** HOW TO COMPLETE THIS TASK **
Would you reproduce, word for word, only the lines from the one with "感じている当事者たちが、交流会を開催しています。" to the end of the listing below?

** RECORDED INFORMATION **

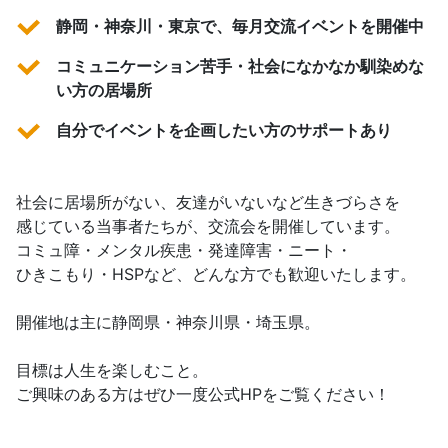
静岡・神奈川・東京で、毎月交流イベントを開催中
コミュニケーション苦手・社会になかなか馴染めな
い方の居場所
自分でイベントを企画したい方のサポートあり
社会に居場所がない、友達がいないなど生きづらさを
感じている当事者たちが、交流会を開催しています。
コミュ障・メンタル疾患・発達障害・ニート・
ひきこもり・HSPなど、どんな方でも歓迎いたします。
開催地は主に静岡県・神奈川県・埼玉県。
目標は人生を楽しむこと。
ご興味のある方はぜひ一度公式HPをご覧ください！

** WRITTEN SOLUTION **
感じている当事者たちが、交流会を開催しています。
コミュ障・メンタル疾患・発達障害・ニート・
ひきこもり・HSPなど、どんな方でも歓迎いたします。
開催地は主に静岡県・神奈川県・埼玉県。
目標は人生を楽しむこと。
ご興味のある方はぜひ一度公式HPをご覧ください！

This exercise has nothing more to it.